Blinded by the sun: you could be liable
Unfortunately, the short answer to the question is yes, you could be held liable for damage in such a situation. That’s according to the Direct Compensation Agreement, which is used to establish the liability of drivers in Québec for these types of accidents.
In determining the liability of the parties involved in an accident covered by the Agreement, climatic factors such as sun glare, slippery roadways, or reduced visibility due to a storm, for example, will not be considered. The Agreement takes into account, among other things, the movement and position of vehicles during impact.

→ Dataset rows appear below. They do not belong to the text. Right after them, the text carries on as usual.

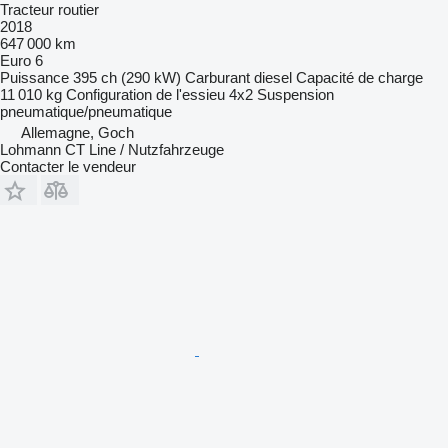
Tracteur routier
2018
647 000 km
Euro 6
Puissance
395 ch (290 kW)
Carburant
diesel
Capacité de charge
11 010 kg
Configuration de l'essieu
4x2
Suspension
pneumatique/pneumatique
Allemagne, Goch
Lohmann CT Line / Nutzfahrzeuge
Contacter le vendeur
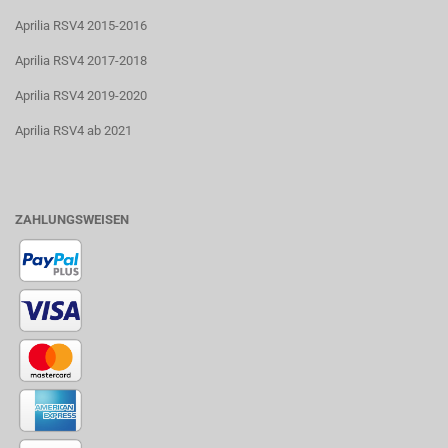
Aprilia RSV4 2015-2016
Aprilia RSV4 2017-2018
Aprilia RSV4 2019-2020
Aprilia RSV4 ab 2021
ZAHLUNGSWEISEN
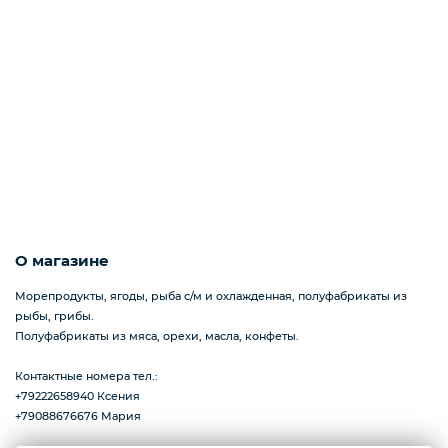
Слабосоленая рыба
Панировка
Полуфабрикаты
Креветки
О магазине
Морепродукты, ягоды, рыба с/м и охлажденная, полуфабрикаты из
рыбы, грибы.
Орехи
Полуфабрикаты из мяса, орехи, масла, конфеты.
Контактные номера тел.:
+79222658940 Ксения
Икра
+79088676676 Мария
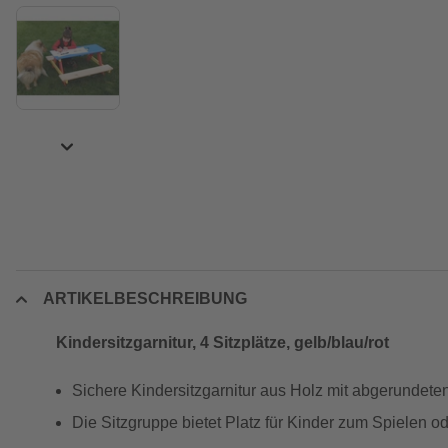
ARTIKELBESCHREIBUNG
Kindersitzgarnitur, 4 Sitzplätze, gelb/blau/rot
Sichere Kindersitzgarnitur aus Holz mit abgerundete
Die Sitzgruppe bietet Platz für Kinder zum Spielen o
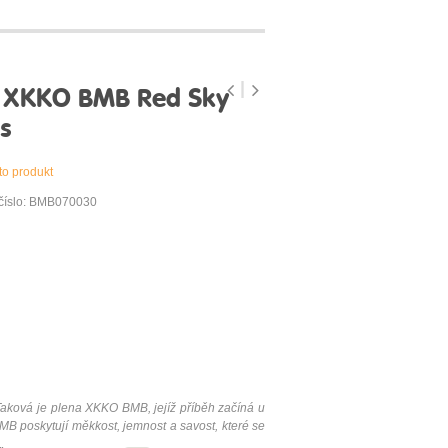
 XKKO BMB Red Sky
s
to produkt
číslo: BMB070030
aková je plena XKKO BMB, jejíž příběh začíná u
poskytují měkkost, jemnost a savost, které se
„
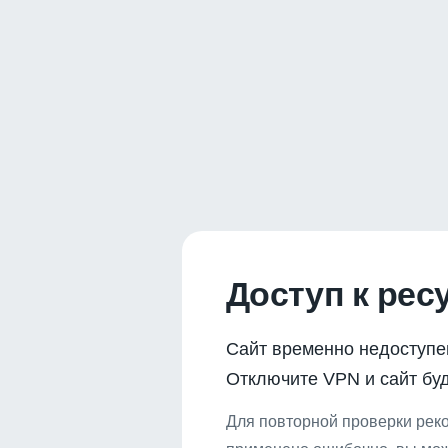
Доступ к рес
Сайт временно недоступе
Отключите VPN и сайт буд
Для повторной проверки реко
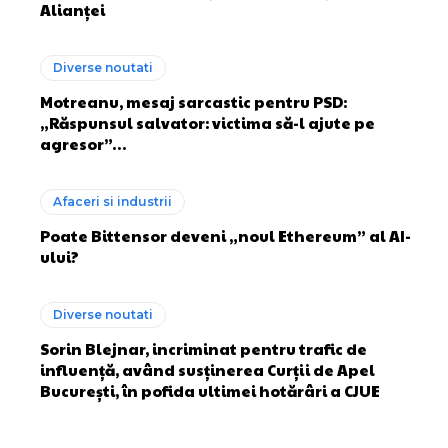
Alianței
Diverse noutati
Motreanu, mesaj sarcastic pentru PSD:
„Răspunsul salvator: victima să-l ajute pe
agresor”…
Afaceri si industrii
Poate Bittensor deveni „noul Ethereum” al AI-
ului?
Diverse noutati
Sorin Blejnar, incriminat pentru trafic de
influență, având susținerea Curții de Apel
București, în pofida ultimei hotărâri a CJUE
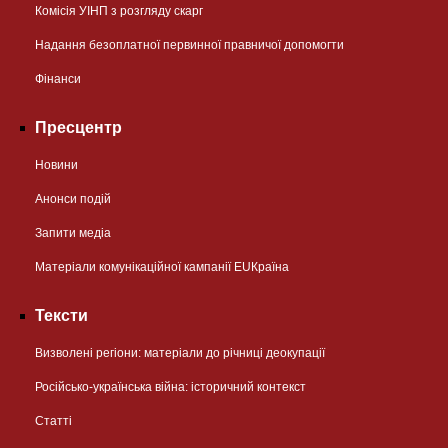
Комісія УІНП з розгляду скарг
Надання безоплатної первинної правничої допомогти
Фінанси
Пресцентр
Новини
Анонси подій
Запити медіа
Матеріали комунікаційної кампанії EUКраїна
Тексти
Визволені регіони: матеріали до річниці деокупації
Російсько-українська війна: історичний контекст
Статті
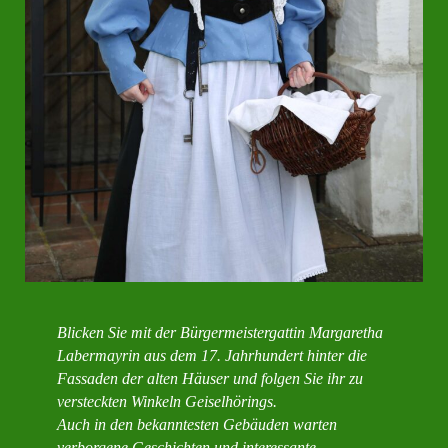
Blicken Sie mit der Bürgermeistergattin Margaretha
Labermayrin aus dem 17. Jahrhundert hinter die
Fassaden der alten Häuser und folgen Sie ihr zu
versteckten Winkeln Geiselhörings.
Auch in den bekanntesten Gebäuden warten
verborgene Geschichten und interessante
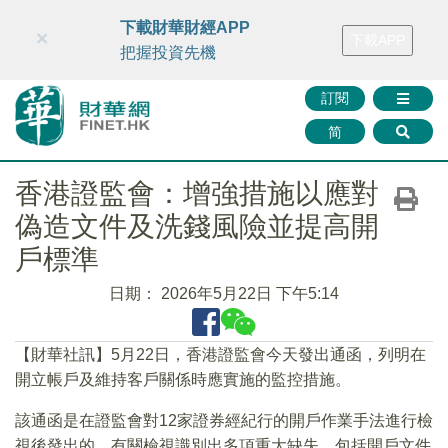
財華智庫網
FINTV
FINMETA
財華證券
媒體矩陣
下載財華財經APP
×
下載APP
智庫沙龍
聯絡我們
把握投資先機
訂閱
简
香港證監會：增強措施以應對
偽造文件及洗錢風險並提高開
戶標準
日期：
2026年5月22日 下午5:14
【財華社訊】5月22日，香港證監會今天發出通函，列明在
開立帳戶及維持客戶關係時應實施的監控措施。
該通函是在證監會對12家證券經紀行的開戶作業手法進行檢
視後發出的。有關檢視識別出多項重大缺失，包括開戶文件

Therefore, in the case of an accident caused by sun glare, the insurer will not take sun glare into account when determining the percentage that the driver was at fault. Liability is instead based on the type of collision that occurred and the fault charts provided in the Agreement.
For example, if two vehicles are travelling in opposite directions, but one of them crosses the centre line and a collision occurs, the driver of the vehicle that crossed the centre line will be held fully liable for the collision, whether or not they were blinded by the sun.
However, if in the same scenario the position of the vehicles could not be determined at the time of the collision, each motorist would be 50% liable. You can simulate different scenarios on the Groupement des assureurs automobiles website to help you understand the fault charts used under the Agreement to determine liability in a collision.
There is even an “Other cases” section with fault charts for failing to obey a traffic signal, colliding while reversing and making a U-turn, opening a door, and even chain collisions, pile-ups, and collisions in a parking lot.
None of the fault charts take into account sun glare. To deal with sun glare, drivers are advised to wear sunglasses or use their vehicle’s sun visors. In very extreme cases, where visibility is zero or the weather is so hazardous that you can’t see the road properly, you should turn on your hazard lights and pull over to the shoulder if you feel it is safe to do so.